As anES contributing editor, I get to see tomorrow's news today. And so I saw an early draft of Kevin Dickens' cover feature on how data center designers must struggle to get LEED certifications for new facilities. Please read this excellent story in this month's issue if you are interested in how LEED applies to mission critical facilities. When I first read this piece, I thought that we often overlook the multidisciplinary nature of designing green high-performance data centers. Instead, conversations seem focused on the HVAC challenge or the electrical challenge. Kevin's article on LEED reminds me that developing true green data centers will take more than heroic effort from one discipline, rather it will take a concentrated approach that involves a host of parties, including end users, engineers, architects, server manufacturers, and chip designers. 

For the same reason, I am fascinated by Datacenters21, which is scheduled to take place in San Jose from September 16-18th. The event is sponsored by the International Institute for Sustainable Laboratories, in Partnership with the U.S. Department of Energy’s Save Energy Now and Lawrence Berkeley National Laboratory.
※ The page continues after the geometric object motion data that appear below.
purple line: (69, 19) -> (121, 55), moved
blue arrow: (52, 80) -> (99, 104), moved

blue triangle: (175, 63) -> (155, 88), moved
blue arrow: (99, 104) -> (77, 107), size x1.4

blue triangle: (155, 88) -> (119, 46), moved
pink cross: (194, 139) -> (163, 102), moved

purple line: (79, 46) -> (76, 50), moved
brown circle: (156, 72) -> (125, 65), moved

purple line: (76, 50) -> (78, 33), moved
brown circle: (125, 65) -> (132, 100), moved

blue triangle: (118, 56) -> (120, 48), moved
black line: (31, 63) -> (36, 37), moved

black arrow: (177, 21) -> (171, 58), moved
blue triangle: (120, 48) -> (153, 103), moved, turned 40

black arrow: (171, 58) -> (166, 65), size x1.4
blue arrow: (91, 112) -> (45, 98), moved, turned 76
Pre-conference registration ends September 10. 

The DataCenters 21 program is part of a much larger event, Labs21, and was developed with support from the Critical Facilities Round Table, the Silicon Valley Leadership Group, the Green Grid, Pacific Gas & Electric, and the University of California Office of the President. What I find most interesting is that an event that focuses on the future of the nation's laboratories includes the potential of its data centers to help its program for the future and also puts data center issues in front of a broad audience.